[Data shown — start]

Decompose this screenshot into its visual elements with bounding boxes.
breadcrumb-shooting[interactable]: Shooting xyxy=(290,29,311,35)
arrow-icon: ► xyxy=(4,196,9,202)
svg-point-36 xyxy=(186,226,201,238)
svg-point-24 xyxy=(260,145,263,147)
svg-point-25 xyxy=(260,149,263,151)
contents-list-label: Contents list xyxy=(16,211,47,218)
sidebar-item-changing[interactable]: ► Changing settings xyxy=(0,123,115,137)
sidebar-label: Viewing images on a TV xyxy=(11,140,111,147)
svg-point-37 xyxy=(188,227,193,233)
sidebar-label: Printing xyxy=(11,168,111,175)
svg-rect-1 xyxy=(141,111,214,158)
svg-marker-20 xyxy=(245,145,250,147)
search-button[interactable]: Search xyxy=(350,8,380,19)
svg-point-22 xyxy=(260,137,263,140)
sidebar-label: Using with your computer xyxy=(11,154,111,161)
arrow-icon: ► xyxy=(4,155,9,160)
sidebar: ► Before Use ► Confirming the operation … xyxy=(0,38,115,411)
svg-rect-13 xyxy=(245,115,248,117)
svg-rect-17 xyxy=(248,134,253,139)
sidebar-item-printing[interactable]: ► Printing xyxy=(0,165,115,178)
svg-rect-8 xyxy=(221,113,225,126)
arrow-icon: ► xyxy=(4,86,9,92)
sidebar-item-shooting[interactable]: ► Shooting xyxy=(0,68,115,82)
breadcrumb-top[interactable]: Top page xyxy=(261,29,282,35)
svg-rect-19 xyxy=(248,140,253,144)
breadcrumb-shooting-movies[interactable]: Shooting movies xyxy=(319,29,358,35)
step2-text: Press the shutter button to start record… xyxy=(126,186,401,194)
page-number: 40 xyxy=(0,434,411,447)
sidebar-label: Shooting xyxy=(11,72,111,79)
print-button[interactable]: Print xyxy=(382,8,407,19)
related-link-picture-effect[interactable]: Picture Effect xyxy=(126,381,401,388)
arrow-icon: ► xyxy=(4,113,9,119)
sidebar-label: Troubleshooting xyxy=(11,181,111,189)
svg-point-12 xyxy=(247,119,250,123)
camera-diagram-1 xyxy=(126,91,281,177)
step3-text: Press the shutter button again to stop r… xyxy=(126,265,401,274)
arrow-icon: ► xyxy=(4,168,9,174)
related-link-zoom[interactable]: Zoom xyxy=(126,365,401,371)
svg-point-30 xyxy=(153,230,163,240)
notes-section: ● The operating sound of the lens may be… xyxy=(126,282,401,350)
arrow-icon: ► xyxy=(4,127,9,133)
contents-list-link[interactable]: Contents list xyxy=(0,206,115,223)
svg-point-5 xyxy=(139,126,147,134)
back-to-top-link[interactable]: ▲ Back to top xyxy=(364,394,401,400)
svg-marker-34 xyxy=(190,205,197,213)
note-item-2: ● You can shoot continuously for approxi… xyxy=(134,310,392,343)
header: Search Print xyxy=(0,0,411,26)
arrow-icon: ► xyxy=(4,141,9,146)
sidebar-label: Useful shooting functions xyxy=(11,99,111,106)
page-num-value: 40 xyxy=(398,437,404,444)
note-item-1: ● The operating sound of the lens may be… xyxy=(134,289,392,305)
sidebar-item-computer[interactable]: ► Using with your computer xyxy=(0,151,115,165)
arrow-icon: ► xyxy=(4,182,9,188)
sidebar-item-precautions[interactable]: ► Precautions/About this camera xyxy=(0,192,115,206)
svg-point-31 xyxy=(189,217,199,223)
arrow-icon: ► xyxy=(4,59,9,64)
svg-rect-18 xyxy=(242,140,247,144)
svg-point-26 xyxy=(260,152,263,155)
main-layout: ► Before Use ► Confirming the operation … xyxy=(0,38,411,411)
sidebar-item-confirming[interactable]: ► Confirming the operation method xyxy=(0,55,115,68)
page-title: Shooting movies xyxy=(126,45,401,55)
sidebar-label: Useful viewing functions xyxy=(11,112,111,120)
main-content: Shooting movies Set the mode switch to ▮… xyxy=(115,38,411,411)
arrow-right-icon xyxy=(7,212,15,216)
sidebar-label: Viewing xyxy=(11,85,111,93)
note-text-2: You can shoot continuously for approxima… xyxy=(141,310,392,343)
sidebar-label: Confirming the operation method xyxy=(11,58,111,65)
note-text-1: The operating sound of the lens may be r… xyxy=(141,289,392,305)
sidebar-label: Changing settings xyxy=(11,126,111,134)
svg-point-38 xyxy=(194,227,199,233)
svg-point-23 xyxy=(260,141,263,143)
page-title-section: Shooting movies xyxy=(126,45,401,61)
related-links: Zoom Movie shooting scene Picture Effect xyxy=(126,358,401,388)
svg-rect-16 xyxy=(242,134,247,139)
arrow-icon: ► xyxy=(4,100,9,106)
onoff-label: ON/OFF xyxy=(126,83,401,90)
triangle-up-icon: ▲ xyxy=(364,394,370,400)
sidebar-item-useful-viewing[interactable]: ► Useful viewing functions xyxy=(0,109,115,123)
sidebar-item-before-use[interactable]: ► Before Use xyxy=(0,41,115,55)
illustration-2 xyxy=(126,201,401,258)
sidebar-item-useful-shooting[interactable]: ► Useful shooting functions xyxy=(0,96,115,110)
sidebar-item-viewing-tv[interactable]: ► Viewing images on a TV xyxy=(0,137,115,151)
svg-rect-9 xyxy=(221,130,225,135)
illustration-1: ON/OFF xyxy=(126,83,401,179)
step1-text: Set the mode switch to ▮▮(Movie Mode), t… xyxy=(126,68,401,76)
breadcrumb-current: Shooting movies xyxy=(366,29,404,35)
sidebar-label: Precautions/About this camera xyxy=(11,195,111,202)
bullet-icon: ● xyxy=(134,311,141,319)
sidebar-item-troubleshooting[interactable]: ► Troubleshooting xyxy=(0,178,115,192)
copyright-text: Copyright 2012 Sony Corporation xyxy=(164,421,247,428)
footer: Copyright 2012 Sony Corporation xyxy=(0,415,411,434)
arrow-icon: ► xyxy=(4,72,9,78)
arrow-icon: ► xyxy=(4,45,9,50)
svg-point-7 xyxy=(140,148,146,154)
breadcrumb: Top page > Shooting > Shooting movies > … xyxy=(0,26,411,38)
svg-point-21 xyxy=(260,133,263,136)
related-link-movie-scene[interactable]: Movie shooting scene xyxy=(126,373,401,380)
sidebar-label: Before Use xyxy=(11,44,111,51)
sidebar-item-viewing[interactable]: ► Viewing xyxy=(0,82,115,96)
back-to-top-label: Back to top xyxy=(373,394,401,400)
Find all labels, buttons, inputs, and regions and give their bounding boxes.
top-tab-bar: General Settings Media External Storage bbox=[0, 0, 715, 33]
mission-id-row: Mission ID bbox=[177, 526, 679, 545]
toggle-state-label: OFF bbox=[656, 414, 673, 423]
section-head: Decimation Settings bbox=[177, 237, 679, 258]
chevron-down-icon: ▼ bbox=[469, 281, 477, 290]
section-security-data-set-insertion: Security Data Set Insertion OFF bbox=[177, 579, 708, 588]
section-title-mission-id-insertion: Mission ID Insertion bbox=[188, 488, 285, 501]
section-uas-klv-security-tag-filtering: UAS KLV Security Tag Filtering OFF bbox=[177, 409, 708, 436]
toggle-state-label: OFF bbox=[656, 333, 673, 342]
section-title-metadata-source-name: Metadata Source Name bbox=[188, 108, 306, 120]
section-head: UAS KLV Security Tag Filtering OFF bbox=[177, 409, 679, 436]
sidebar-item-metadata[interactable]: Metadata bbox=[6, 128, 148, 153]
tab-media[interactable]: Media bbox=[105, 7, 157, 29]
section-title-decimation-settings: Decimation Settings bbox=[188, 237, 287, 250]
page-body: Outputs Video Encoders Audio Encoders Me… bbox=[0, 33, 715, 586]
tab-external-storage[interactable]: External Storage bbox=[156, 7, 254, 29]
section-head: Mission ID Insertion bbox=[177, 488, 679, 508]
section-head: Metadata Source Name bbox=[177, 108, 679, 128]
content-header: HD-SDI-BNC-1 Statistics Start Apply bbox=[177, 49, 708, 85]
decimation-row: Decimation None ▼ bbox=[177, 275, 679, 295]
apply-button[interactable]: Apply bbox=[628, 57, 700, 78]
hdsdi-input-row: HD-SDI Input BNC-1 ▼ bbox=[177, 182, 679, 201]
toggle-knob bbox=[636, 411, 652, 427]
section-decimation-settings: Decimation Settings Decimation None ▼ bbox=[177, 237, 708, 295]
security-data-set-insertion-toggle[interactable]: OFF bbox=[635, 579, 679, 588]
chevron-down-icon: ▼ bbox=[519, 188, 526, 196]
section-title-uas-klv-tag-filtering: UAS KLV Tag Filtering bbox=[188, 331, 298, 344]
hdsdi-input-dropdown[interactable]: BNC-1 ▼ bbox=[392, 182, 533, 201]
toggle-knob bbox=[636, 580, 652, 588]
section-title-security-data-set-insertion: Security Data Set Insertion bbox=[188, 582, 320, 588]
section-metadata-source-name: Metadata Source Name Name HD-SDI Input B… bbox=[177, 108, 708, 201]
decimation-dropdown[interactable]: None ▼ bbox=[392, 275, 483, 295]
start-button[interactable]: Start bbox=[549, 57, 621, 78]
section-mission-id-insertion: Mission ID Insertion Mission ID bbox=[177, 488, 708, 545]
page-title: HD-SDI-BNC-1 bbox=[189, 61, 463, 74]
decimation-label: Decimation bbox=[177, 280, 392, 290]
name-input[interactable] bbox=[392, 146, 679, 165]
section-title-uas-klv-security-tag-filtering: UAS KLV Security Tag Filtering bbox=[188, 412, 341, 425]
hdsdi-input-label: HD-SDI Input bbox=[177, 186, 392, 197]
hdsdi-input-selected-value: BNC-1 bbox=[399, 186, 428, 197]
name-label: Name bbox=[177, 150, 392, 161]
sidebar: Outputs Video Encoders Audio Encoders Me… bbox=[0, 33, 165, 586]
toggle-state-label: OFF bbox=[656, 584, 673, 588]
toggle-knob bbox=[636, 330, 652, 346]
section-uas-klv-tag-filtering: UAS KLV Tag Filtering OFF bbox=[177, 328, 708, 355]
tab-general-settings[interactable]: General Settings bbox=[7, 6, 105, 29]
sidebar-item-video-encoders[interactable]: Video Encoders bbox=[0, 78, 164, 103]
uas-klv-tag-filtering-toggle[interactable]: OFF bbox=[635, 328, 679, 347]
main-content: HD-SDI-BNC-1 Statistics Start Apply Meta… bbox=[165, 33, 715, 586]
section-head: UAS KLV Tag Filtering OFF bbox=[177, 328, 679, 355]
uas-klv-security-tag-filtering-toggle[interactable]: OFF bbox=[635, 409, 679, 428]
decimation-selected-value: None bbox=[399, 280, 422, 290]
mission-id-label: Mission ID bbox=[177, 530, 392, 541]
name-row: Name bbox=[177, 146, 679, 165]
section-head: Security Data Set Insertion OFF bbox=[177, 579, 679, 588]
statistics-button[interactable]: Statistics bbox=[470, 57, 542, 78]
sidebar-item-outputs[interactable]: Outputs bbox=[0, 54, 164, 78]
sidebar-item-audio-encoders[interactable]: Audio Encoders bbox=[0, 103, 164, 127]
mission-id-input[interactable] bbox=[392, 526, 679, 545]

[Data shown — finish]

— Activity —
Search the data above for lines holding "page" and copy each of them.

— Answer below —
breadcrumb-top[interactable]: Top page xyxy=(261,29,282,35)
page-number: 40 xyxy=(0,434,411,447)
page-num-value: 40 xyxy=(398,437,404,444)
page-title: Shooting movies xyxy=(126,45,401,55)
page-title-section: Shooting movies xyxy=(126,45,401,61)
breadcrumb: Top page > Shooting > Shooting movies > … xyxy=(0,26,411,38)
page-body: Outputs Video Encoders Audio Encoders Me… bbox=[0, 33, 715, 586]
page-title: HD-SDI-BNC-1 bbox=[189, 61, 463, 74]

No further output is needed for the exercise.